Instant pandemonium ensued. I have been variously accused of:
- costing the Council £300,000 per annum and jeopardising transport for 900 pupils,
- endangering the future of home to school bus services
- costing the council £400,000 or £1,600,000 per annum,
- making a fuss despite having no kids myself
- making a fuss despite no disabled kids having complained about their segregation,
- negatively impacting families across the county
- stopping school transport for all post-16 students
- or even all students
- and thus risking consequent environmental and financial costs, and
- causing budgetary problems for the Council’s obligations towards vulnerable people.
Rather than work towards running accessible vehicles and thus complying with both the letter and the spirit of the law, the Council have decided to get around the accessibility regulations by stopping charging pupils for spare seats. I think this is reprehensible.
North Yorkshire Council are the architects of their problem. As they openly state in their report on the subject:
Past practice is that the Council does not set out to procure accessible vehicles for mainstream home to school transport. There is no specific obligation to do so, and
transport needs for entitled pupils requiring accessible vehicles are met through
bespoke arrangements. When services are put out to tender, operators are then free
to offer accessible or non-accessible vehicles with contracts awarded on the basis of
the lowest cost to the Council (subject to meeting minimum quality standards).
The Council have therefore been quite content to run inaccessible buses, thus segregating disabled kids, and have made no effort whatsoever to provide unsegregated accessible school transport. They are subject to the Public Sector Equality Duty under section 149 of the Equality Act 2010, which obliges them to have due regard in all their public functions for the need to:
- eliminate discrimination, harassment, victimisation and any other conduct that is prohibited by or under the Equality Act;
- advance equality of opportunity between disabled people and non-disabled people; and
- foster good relations between disabled people and non-disabled people, including the need to
- tackle prejudice, and
- promote understanding.
I don’t see how unquestioningly segregating disabled kids in special buses, away from their peers, could be considered to comply with this duty.
The Council decided to stop charging anybody for home-to-school transport for this year, taking the financial hit, while lobbying Government for “clarification” or “change” of the law. They will then review the situation at the end of the year, with:
options including permanently waiving charges or ceasing to providing transport for non-entitled mainstream pupils unless and until operators are able to provide accessible vehicles at an affordable cost to the Council.
Or they could do what they should have been doing all along: obliging their public transport providers to provide accessible vehicles in accordance with their legal obligations. I.e. North Yorkshire County Council could enforce the existing term in their school transport providers’ contracts:
The Supplier shall ensure that Vehicles shall comply with all relevant requirements of law relating to construction (including the Equality Act 2010 and the Public Service Vehicle Accessibility Regulations 2000), equipment and use and shall ensure that the Vehicles are properly taxed, tested, licensed and insured, and where a Vehicle does not meet any element of these requirements then this would be considered a material breach of Agreement under clause 12.2.

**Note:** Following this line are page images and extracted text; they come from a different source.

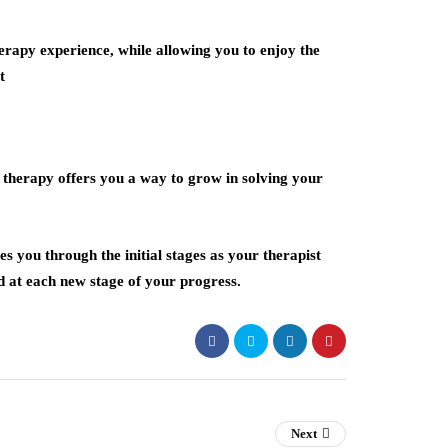
erapy experience, while allowing you to enjoy the
t
e therapy offers you a way to grow in solving your
s you through the initial stages as your therapist
d at each new stage of your progress.
Next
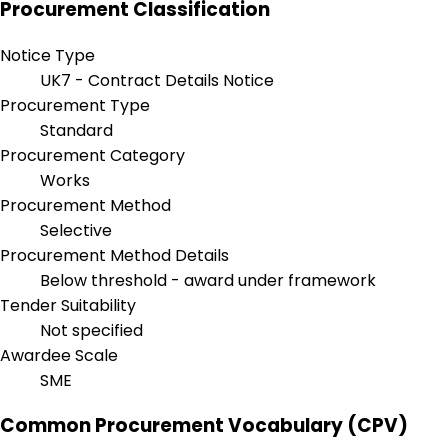
Procurement Classification
Notice Type
UK7 - Contract Details Notice
Procurement Type
Standard
Procurement Category
Works
Procurement Method
Selective
Procurement Method Details
Below threshold - award under framework
Tender Suitability
Not specified
Awardee Scale
SME
Common Procurement Vocabulary (CPV)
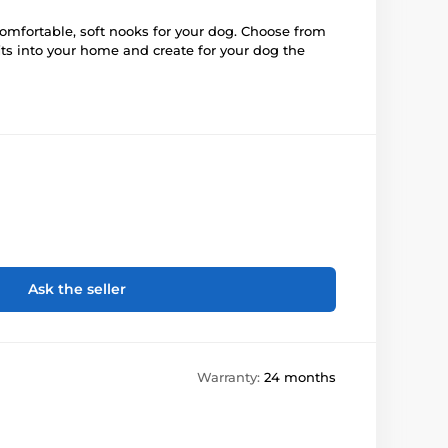
mfortable, soft nooks for your dog. Choose from
fits into your home and create for your dog the
Ask the seller
Warranty:
24 months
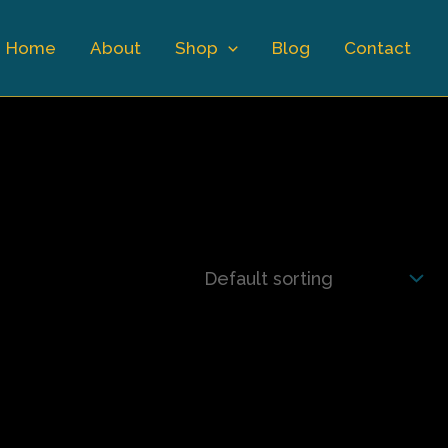
Home
About
Shop
Blog
Contact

I make no apology for taking action to ensure the Council and its officials complies with its criminal law obligation to ensure school buses are accessible to disabled pupils. I suggest other councils take note.
The Right to Ride
All disabled people are asking for, as the saying goes, is To Boldly Go Where All Others Have Gone Before.
The legislation is there for a reason. We have the Right to Ride on school and rail replacement buses, just as much as anybody else.